The Beautiful Game: O Jogo Bonito

About 5 years ago, I stood with drink-in-hand at a bar in Dubai watching England play Wales. Euro 2016 was a bit of a low point in my “National Team” life but it sparked something in me. Something that Dubai didn’t have yet. Yeah, my wife wouldn’t understand but something that most football fans would lap up and yearn. The idea of RetroSportif was born.

Rocking a fresh trim, adidas Sambas and my England away shirt from Italia ‘90 (original I might add!) I was approached by a lad who had just shelled out 600 dirhams for a pretty lifeless version of the new “Three Lions” top. I think it is fair to say that he wasn’t particularly pleased about his purchase! The next hour or so involved me giving him therapy through nostalgia. We chatted through some classic goals, cult heroes, past tournaments and horribly beautiful shirts. After the game, I went on a Football shirt buying frenzy. I had always had my own collection and didn’t really fancy the rubbish that was being produced by the top manufacturers. It felt like the everyday football fan was being taken for granted. We were being offered merchandise that lacked imagination, but we were having to pay a hefty sum for the privilege. Nope. Like many, I wasn’t having it. I remember my dad wearing some belting adidas Arsenal merch. Why can’t we have it? You have only needed to look at the hype around any Gary Aspden inspired adidas Spezial drops to know how hot it all is. The LG collaboration. The jackets mate!  Football, fashion and music were closely aligned and still are. An opportunity for the working classes to break their 9-5 monotony and envelope themselves in a subculture. The UK movement was live. The UAE need it too.


Italia ’90. My first memory of a major tournament. Soon to be World Champions, West Germany, taking on our very own UAE side. The Germans went on to win the match 5-1 but they didn’t get it all their own way. 


I spent the next 18 months or so picking up stock and just learning about the shirts again. Spending evenings ending up in Serie A YouTube wormholes, watching clips about the UK casual culture, and reminiscing about my football experiences of the early 90s.  

Stewart to the right. Lineker and Howells to the left. Is Gascoigne going to have a crack? He is you know…….OHHHH I SAYYYYY……BRILLIANT!
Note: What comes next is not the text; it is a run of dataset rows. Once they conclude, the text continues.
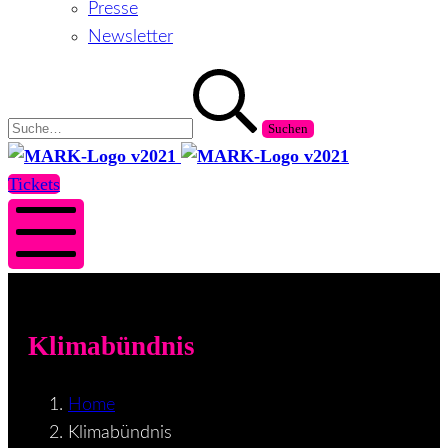
Presse
Newsletter
Suchen
nach:
MARK
MARK
Salzburg
Salzburg
Tickets
Mobile
Menü
Klimabündnis
Home
Klimabündnis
14th April 1991. I am pretty sure this was the moment that I fell in love with football. What a goal! Gazza (legend) thumping in a free kick into the top corner of THOSE Wembley nets (they need bringing back) in the Semi Final of the FA Cup before racing across that carpet with his teammates in tow, grabbing at the screaming madman! So electrifying. So iconic. Strange response from an Arsenal fan right?!

It was the first time that I was absolutely devastated by a game of football. I had seen a fair few Arsenal games on the TV before during the 1990/91 season all of which had been positive and led to us going on to win the league that year. I remember just being absolutely fascinated by that Gazza goal and how it just grabbed me. Now as an adult I think I know why the goal made the difference but as a 6-year-old, I think I was just stunned how a game like football could be just so important to people who were watching it. My Dad, Uncles, and the fans I could see on the TV losing their minds. So visceral. So emotive. 


The Summer of 1991. Arsenal had just wrapped up the league title and the stadium tour remains a vivid memory. Look at that pitch. Iconic stadium. Oh I miss Highbury.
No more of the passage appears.